• _Instructions to follow_
Note every line in the entries that contains the string "sign", and copy it.

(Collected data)
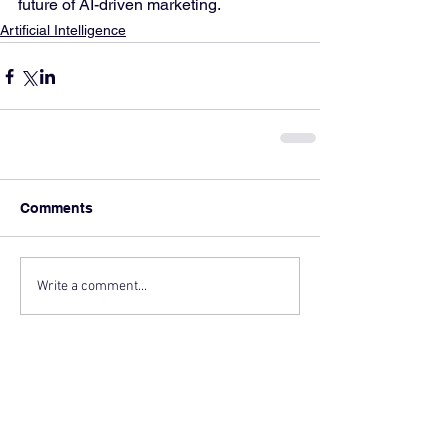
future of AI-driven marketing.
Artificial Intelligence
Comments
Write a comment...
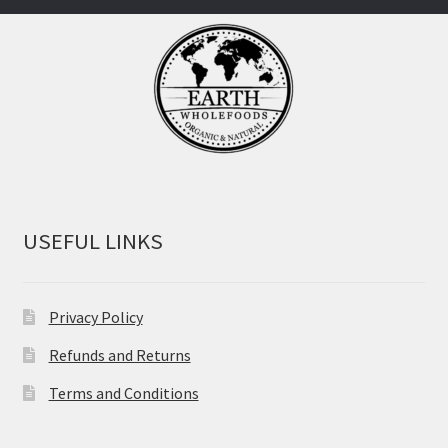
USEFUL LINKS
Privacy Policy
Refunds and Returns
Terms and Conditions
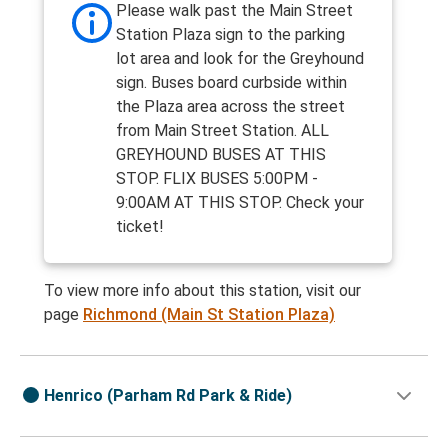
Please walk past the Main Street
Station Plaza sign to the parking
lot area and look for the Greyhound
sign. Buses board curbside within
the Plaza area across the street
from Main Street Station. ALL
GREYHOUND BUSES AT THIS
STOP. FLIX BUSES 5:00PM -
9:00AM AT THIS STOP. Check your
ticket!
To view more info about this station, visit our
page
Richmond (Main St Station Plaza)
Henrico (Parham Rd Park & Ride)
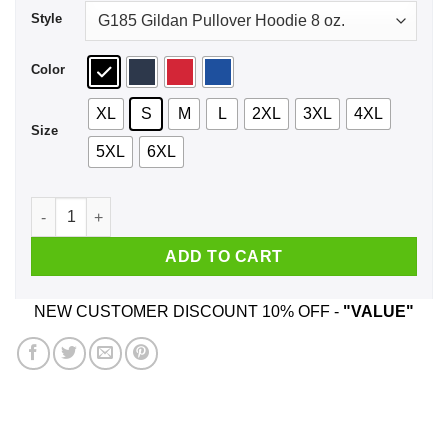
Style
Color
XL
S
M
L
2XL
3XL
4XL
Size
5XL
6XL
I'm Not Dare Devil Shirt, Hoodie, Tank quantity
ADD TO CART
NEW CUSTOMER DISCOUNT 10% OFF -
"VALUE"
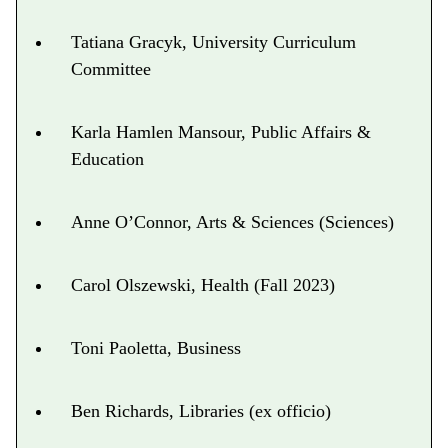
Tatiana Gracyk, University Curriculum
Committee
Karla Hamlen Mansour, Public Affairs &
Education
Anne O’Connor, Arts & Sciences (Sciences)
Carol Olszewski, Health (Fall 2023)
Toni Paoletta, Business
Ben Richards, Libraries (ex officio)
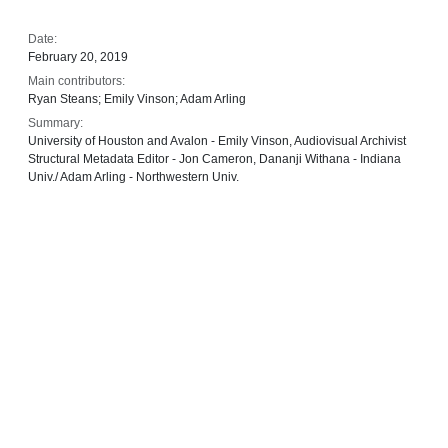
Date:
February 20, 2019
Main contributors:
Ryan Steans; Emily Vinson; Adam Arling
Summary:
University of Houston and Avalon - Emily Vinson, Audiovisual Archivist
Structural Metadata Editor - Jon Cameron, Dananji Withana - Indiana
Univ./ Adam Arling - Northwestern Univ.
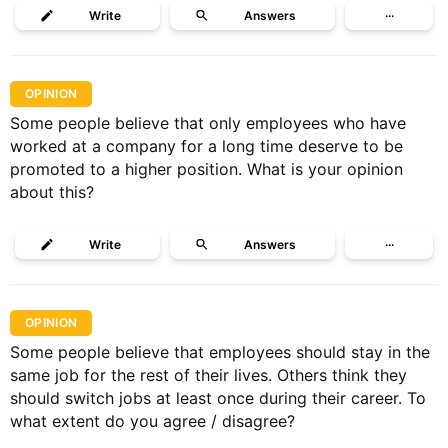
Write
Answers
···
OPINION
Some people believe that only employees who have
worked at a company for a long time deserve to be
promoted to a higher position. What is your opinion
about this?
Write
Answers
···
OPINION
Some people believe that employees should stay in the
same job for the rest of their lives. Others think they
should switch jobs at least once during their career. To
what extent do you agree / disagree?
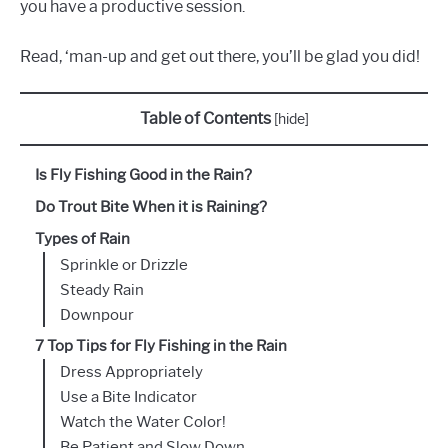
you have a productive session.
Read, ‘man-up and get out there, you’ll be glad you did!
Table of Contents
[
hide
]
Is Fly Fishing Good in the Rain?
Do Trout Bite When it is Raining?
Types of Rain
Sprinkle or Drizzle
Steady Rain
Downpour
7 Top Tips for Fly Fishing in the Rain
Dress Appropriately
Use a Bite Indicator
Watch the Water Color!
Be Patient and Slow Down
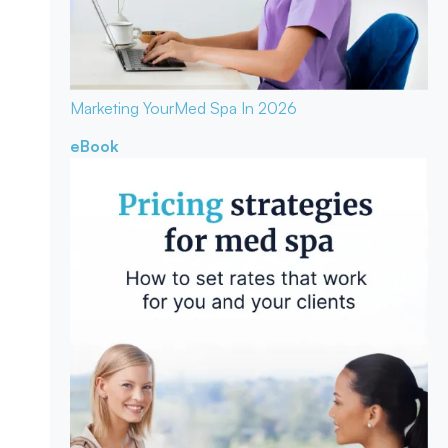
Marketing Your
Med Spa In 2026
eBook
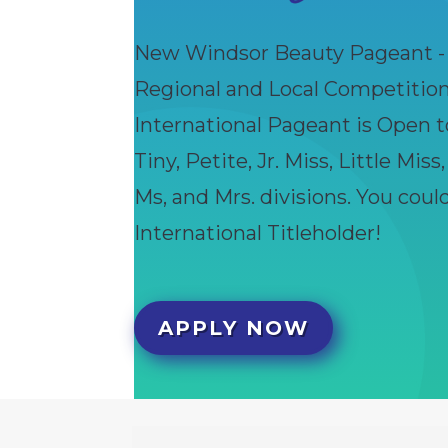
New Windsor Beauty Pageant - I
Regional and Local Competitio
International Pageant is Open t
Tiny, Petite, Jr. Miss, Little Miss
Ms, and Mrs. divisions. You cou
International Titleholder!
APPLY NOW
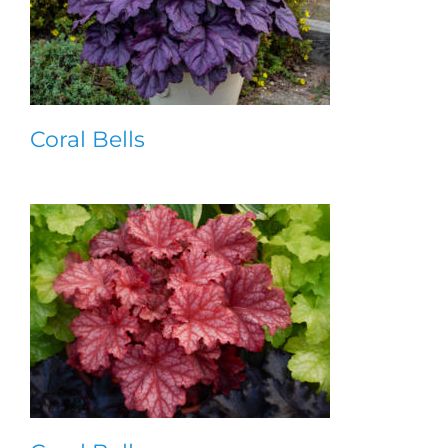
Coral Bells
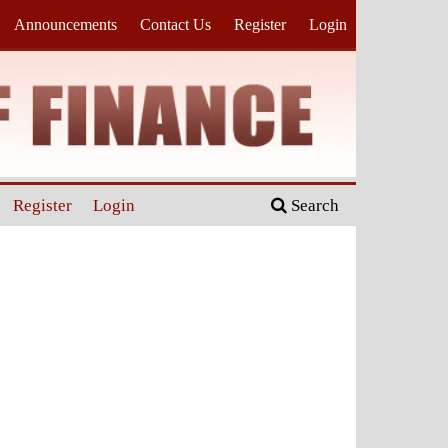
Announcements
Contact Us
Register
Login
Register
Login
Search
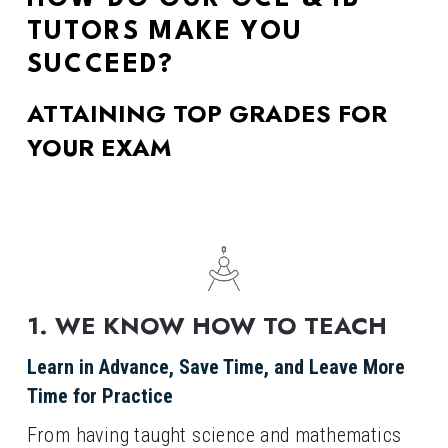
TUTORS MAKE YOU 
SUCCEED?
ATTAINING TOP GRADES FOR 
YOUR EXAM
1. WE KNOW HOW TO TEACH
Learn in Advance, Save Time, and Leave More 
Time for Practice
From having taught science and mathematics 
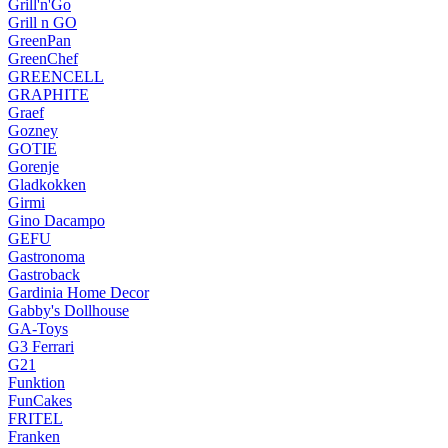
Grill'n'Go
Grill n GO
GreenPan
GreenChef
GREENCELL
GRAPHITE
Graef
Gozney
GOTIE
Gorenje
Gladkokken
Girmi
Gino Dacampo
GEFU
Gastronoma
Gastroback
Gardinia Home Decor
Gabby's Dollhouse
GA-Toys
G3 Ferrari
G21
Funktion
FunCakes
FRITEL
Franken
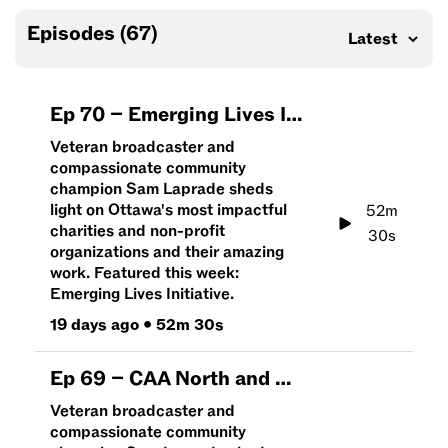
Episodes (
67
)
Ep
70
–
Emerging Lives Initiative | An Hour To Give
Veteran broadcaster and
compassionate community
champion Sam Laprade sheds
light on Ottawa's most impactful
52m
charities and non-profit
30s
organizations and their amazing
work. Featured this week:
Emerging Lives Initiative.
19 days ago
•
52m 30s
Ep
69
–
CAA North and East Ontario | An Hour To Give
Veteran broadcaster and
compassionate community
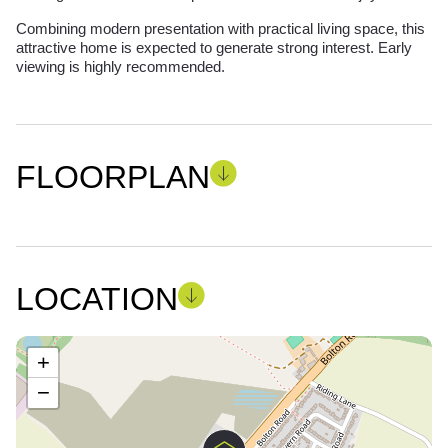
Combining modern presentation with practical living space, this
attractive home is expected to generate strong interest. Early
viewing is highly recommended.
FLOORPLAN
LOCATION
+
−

• _Response to the task_
Station Plaza sign to the parking
sign. Buses board curbside within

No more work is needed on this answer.